道場にて
外は寒くなり、桜の代わりに雪が降る季節、冬である。もっとも、俺の国とは違い、ここは桜など咲かない。雪は降るし、四季自体は日本同様、あるようだ。
俺は学校が終わり、家に帰ると、父が「そろそろ、道場に通わせてやる。」と言って道場の場所を書いた紙を渡してくれた。学校での勉強が忙しいという事もあり、柔道へ通うことは先延ばしにされていた。
「自分で行ってこい。俺は家で大事な仕事と明日の準備をする」仕方なく、一人で歩きで出かけることにした。
俺が玄関まで行った時、アリスが上着を持ってきた。
「着物を、お持ち致しました。少しは寒さも凌げるでしょう」そっと着せてくれた
「ありがとう」
「行ってらっしゃいませ。行き先はお解りですか?」
「地図を貰った」
「では、お気をつけて」
外に出ると、やはり寒い。さっさと地図の場所まで行ってしまおう。
かなり歩いた。地図ではかなり短いのに。まあいい。それらしい建物が見えてきた。一本道に近いから迷わなかったが、この距離で道が複雑だとこの地図では迷子になりそうだ。

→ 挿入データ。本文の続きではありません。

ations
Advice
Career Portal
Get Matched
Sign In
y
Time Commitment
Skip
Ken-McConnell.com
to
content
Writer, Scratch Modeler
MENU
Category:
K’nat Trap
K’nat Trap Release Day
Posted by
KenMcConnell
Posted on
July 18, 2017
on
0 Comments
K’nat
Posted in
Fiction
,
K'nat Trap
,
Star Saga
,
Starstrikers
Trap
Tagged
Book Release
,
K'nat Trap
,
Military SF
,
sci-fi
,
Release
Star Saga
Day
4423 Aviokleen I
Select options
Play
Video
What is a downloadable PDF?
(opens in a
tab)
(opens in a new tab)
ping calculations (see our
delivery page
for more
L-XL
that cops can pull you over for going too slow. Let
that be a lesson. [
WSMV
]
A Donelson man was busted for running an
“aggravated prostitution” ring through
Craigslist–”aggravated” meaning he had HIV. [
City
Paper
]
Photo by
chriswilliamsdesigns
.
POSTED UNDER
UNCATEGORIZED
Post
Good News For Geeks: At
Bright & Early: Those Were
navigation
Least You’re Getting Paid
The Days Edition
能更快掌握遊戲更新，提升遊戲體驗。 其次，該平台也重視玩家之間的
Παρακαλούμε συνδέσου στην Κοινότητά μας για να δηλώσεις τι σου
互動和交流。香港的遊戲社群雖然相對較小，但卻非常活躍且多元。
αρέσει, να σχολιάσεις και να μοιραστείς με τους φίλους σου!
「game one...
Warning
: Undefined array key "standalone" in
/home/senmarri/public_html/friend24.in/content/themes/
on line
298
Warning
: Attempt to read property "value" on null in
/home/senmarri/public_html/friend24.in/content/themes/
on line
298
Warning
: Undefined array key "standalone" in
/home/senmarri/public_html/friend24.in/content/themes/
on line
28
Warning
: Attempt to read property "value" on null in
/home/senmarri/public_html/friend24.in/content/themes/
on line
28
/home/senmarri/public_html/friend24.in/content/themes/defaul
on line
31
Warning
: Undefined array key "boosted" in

建物の看板に道場とあるし、ここで間違いないだろう。白い壁に黒い屋根のシンプルで清潔感ある建物で、さほど大きくはない。
木のドアを開けると、受付らしき女が居た。
「いらっしゃいませ」
「ハミエルです。父から何か伺ってませんか?」金を先に払ってくれてないと困る。
「はい。ケールさんの訓練を10年間の依頼と、その代金を頂いております。こちらへ……」
部屋の一つの鍵を空け、案内してくれた
「ここが、ケールさんの訓練する部屋です。どうぞ」
「ありがとうございます」
「では、何かありましたらお聞き下さい」受付まで戻って行った
しばらくすると、部屋に先生らしき男性が来た。
「こんにちは。私がた っ ぷ り指導してあげるわね」どんな人かと思ったら、たっぷりをやたらと強調するオカマだった
「こんにちは」
「うふっ元気がいいわね。気に入っちゃった。私、ニコライっていうの。よ ろ し く」いい男なのに
「よろしくお願いします」
しばらくパンチの指導してもらってわかったが、ニコライ先生、かなり指導力がある。無理無く弟子の長所に磨きをかけていくような指導。自然な動きで戦うことに重点を置いている。丁寧な指導で、様々な面をサポートしていこうという意思がわかる。
「じゃ、今日はこれでおしまいね。また明日」
「有り難う御座いました」
「こちらこそ」
どうやら1日2時間くらいのようだ。学校、部活、道場である。体力が付きそうだ。
それからまた長い道を通って帰った。